I am working on a word-level classification task on multilingual data, I am using XLM-R, I know that XLM-R uses sentencepiece
as tokenizers which sometimes tokenizes words into subword.
For example the sentence "deception master" is tokenized as
, the word deception has been tokenized into two sub-words.
How can I get the embedding of deception
. I can take the mean of the subwords to get the embedding of the word as done here. But I have to implement my code in TensorFlow and TensorFlow computational graph doesn't support NumPy.
I could store the final hidden embeddings after taking the mean of the subwords into a NumPy array and give this array as input to the model, but I want to fine-tune the transformer.
How to get the word embeddings from the sub-word embeddings given by the transformer
Joining subword embeddings into words for word labeling is not how this problem is usually approached. The usual approach is the opposite: keep the subwords as they are, but adjust the labels to respect the tokenization of the pre-trained model.
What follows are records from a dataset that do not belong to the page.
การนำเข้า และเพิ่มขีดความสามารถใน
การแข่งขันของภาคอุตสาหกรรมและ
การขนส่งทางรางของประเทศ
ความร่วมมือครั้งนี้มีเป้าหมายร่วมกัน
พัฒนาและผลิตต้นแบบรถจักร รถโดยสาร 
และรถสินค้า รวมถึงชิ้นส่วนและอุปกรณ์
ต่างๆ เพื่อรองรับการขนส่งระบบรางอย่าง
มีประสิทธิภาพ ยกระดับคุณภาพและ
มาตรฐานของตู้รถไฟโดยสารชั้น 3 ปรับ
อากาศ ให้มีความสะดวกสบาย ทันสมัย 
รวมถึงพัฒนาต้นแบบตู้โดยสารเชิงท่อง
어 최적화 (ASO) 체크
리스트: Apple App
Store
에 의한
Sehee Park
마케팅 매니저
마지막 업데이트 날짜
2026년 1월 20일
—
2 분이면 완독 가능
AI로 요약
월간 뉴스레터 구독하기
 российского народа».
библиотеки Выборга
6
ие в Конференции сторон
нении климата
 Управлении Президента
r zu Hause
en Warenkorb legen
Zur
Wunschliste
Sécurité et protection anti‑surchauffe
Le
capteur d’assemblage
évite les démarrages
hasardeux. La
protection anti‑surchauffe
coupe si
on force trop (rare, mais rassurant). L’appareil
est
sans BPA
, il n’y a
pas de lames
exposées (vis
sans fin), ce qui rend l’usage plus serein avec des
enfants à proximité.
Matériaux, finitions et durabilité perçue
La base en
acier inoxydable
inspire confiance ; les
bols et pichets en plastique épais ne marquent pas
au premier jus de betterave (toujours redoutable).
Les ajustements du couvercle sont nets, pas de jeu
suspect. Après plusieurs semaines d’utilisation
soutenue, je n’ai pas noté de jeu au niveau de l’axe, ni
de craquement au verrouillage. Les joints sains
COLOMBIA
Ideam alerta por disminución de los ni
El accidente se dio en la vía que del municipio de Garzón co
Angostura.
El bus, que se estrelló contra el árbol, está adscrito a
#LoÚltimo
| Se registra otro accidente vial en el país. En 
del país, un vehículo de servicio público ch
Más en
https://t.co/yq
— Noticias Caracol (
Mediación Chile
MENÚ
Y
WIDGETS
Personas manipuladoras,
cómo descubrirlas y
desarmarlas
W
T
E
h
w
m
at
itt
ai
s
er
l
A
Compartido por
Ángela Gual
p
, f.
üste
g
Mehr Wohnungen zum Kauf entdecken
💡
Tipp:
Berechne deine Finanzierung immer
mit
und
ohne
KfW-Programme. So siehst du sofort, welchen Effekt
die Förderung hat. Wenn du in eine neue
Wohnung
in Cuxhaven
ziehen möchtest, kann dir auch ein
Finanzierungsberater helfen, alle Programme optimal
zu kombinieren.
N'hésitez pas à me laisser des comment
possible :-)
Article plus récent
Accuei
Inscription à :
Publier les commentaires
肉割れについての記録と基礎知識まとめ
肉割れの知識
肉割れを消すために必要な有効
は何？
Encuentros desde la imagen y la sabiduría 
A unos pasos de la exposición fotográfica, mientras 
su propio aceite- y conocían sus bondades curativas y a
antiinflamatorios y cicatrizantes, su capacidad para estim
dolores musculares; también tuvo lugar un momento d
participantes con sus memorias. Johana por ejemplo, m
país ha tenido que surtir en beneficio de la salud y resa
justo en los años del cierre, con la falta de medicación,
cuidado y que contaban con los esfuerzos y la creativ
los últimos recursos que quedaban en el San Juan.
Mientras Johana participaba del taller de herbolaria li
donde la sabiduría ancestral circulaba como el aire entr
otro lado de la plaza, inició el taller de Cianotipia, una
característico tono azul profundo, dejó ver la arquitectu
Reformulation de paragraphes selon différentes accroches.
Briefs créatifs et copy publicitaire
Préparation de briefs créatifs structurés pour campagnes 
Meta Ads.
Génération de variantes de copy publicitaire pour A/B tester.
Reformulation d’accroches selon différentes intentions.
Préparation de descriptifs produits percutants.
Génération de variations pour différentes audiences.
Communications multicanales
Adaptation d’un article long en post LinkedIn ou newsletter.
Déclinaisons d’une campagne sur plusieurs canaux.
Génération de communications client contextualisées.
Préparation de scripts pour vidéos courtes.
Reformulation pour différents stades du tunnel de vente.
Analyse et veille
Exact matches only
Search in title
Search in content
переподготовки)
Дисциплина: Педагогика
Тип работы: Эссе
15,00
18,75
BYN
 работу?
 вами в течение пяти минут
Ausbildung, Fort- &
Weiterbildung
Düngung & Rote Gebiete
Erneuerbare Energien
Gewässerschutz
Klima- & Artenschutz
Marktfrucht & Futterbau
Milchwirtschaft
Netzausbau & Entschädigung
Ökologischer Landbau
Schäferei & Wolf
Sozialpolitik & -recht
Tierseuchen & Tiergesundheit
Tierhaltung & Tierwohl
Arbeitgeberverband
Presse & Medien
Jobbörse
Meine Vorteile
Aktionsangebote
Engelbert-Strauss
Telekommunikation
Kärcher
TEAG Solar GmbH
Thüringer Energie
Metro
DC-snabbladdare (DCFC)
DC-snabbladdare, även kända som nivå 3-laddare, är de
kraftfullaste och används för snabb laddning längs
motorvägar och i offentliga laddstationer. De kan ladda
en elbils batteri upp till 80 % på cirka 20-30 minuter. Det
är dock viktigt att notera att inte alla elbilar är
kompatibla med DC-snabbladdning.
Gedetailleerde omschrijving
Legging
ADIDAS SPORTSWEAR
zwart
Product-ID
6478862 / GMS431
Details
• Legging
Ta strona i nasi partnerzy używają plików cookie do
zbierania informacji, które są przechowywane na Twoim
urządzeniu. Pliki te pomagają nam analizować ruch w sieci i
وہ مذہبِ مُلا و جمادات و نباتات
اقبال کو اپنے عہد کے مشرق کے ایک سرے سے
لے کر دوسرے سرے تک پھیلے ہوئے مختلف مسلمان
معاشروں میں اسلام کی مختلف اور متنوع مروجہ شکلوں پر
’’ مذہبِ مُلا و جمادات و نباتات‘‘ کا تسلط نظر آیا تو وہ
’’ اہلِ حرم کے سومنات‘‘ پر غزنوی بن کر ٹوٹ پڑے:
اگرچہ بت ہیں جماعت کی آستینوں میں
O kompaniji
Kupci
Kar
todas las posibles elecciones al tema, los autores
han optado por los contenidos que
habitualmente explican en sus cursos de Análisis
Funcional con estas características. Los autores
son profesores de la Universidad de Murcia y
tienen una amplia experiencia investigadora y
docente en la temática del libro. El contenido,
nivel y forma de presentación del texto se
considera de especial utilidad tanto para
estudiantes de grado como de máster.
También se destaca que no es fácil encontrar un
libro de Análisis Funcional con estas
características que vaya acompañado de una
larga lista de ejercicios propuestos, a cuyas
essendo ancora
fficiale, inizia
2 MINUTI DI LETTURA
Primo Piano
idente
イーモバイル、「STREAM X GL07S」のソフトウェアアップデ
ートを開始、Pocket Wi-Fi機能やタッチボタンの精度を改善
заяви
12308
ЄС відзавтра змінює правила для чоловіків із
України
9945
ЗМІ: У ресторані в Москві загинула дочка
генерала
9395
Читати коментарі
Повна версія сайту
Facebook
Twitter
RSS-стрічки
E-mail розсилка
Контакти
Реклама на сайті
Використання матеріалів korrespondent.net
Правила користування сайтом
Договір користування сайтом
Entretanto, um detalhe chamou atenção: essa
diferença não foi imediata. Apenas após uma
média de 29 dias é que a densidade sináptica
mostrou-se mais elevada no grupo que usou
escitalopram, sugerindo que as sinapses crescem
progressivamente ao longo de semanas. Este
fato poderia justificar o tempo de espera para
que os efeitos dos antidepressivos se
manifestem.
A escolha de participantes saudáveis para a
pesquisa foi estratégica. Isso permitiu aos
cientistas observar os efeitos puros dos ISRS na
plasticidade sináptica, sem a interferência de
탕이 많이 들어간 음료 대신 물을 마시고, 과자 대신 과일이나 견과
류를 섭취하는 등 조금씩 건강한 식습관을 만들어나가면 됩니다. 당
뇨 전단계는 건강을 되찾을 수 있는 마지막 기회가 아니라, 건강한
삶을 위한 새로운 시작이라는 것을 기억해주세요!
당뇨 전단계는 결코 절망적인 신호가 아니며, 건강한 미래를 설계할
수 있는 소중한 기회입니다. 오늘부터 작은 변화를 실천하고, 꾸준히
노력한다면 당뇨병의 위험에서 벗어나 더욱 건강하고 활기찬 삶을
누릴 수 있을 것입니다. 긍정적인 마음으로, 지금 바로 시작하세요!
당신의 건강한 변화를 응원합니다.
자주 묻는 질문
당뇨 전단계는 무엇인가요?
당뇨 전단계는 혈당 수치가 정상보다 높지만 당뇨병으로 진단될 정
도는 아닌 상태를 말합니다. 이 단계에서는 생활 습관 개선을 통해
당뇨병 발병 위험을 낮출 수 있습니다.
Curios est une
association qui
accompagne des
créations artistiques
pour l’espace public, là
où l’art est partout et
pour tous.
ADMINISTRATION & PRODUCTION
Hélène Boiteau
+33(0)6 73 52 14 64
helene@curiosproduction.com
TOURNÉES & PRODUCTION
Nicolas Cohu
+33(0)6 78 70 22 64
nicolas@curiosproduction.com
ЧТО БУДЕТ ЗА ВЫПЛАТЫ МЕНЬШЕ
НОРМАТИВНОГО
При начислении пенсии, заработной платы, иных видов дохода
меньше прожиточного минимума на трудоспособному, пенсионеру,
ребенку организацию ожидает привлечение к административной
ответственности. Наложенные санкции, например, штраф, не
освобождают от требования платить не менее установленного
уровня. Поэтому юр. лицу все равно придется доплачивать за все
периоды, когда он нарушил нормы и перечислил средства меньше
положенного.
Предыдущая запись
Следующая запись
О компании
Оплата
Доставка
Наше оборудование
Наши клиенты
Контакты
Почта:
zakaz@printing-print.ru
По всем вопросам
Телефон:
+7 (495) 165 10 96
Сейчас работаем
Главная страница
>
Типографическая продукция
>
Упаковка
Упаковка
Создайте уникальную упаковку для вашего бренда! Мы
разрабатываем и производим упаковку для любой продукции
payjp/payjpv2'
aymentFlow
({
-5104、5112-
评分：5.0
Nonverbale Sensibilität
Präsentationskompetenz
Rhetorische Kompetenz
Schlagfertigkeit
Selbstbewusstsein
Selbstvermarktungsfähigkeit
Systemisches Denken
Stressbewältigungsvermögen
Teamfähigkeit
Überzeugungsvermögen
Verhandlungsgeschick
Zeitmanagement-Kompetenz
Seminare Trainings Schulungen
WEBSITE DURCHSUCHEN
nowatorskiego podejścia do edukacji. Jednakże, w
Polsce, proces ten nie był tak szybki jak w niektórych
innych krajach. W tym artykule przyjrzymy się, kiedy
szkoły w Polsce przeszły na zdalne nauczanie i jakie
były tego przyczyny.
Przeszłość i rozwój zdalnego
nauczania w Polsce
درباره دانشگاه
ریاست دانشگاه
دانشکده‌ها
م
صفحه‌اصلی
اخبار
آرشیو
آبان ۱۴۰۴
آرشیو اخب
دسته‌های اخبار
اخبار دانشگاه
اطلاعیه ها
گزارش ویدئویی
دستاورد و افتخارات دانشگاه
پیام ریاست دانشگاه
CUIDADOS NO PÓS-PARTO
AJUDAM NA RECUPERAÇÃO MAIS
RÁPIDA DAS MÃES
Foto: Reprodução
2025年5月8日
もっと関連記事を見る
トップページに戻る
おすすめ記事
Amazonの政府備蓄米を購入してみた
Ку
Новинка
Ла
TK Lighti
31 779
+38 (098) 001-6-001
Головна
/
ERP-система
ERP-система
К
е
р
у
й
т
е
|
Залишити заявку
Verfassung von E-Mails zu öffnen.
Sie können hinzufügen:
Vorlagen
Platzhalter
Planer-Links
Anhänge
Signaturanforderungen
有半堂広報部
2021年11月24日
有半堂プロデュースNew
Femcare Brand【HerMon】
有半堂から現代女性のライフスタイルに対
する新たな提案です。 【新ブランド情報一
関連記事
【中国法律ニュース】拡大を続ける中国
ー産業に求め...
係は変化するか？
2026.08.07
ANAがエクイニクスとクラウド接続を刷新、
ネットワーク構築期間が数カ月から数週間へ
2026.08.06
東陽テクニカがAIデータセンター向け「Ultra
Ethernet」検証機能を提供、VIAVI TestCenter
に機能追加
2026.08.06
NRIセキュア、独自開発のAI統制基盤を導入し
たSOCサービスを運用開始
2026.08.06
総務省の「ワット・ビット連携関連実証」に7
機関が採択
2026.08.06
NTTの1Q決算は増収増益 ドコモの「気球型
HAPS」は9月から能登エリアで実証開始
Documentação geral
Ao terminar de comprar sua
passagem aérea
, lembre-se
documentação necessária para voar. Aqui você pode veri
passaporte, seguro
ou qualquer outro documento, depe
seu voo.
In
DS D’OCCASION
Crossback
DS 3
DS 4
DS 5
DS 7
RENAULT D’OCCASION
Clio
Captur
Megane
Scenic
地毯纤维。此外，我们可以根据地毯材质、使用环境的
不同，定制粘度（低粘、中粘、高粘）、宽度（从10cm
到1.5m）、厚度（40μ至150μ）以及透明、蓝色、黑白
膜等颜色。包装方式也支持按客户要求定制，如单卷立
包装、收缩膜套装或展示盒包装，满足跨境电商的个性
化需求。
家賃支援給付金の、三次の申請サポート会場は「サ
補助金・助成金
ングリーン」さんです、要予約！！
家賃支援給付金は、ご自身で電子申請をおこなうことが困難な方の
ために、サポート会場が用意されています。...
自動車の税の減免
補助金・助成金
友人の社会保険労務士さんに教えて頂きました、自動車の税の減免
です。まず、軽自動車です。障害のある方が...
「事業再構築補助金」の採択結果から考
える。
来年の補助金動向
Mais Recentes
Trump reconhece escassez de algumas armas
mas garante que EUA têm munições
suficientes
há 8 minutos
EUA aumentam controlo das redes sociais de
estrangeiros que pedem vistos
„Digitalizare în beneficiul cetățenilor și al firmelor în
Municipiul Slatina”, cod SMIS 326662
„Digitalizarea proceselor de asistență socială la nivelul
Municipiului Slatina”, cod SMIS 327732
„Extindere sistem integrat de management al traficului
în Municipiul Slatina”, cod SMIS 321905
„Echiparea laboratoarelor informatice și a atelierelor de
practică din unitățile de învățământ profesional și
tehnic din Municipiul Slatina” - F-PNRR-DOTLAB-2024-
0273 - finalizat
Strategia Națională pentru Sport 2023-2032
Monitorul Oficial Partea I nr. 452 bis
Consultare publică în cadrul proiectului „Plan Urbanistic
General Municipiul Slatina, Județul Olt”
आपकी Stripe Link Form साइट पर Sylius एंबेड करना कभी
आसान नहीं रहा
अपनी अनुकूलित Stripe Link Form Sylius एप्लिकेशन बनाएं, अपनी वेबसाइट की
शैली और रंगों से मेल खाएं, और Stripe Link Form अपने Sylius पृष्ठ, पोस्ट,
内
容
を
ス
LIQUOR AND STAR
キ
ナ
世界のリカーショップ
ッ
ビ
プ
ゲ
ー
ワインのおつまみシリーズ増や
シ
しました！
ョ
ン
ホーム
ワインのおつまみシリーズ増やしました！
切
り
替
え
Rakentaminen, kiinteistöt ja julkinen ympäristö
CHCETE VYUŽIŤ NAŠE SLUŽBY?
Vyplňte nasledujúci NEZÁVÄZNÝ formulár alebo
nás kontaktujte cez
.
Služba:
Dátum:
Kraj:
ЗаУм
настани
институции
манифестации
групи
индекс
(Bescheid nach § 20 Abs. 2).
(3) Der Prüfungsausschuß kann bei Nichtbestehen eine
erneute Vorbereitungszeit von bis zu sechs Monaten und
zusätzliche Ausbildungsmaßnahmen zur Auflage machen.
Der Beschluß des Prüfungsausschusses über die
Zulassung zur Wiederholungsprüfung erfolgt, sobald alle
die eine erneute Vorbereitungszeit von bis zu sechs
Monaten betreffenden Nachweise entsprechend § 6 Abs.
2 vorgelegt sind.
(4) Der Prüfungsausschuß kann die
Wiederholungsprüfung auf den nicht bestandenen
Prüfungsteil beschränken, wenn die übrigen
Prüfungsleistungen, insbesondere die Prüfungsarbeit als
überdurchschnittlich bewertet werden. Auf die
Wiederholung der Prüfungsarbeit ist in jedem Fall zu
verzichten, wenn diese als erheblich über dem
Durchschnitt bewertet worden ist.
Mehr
One of the reasons is that the data is typically in batches. When merging subwords into words, every sentence in the batch would end up having a different length which would require processing each sentence independently and pad the batch again – this would be slow. Also, if you do not average the neighboring embeddings, you get more fine-grained information from the loss function, which tells explicitly what subword is responsible for an error.
When tokenizing using SentencePiece, you can get the indices in the original string:
from transformers import XLMRobertaTokenizerFast
tokenizer = XLMRobertaTokenizerFast.from_pretrained("xlm-roberta-base")
tokenizer("deception master", return_offsets_mapping=True)
This returns the following dictionary:
{'input_ids': [0, 8, 63928, 31347, 2],
'attention_mask': [1, 1, 1, 1, 1],
'offset_mapping': [(0, 0), (0, 2), (2, 9), (10, 16), (0, 0)]}
With the offsets, you can find out if the subword corresponds to a word that you want to label. There are various strategies that could be used for encoding the labels. The easiest one is just to copy the label to every subword. A more fancy way would be using schemes used in named entity recognition, such as IOB tagging that explicitly says what is the begging of the labeled segment.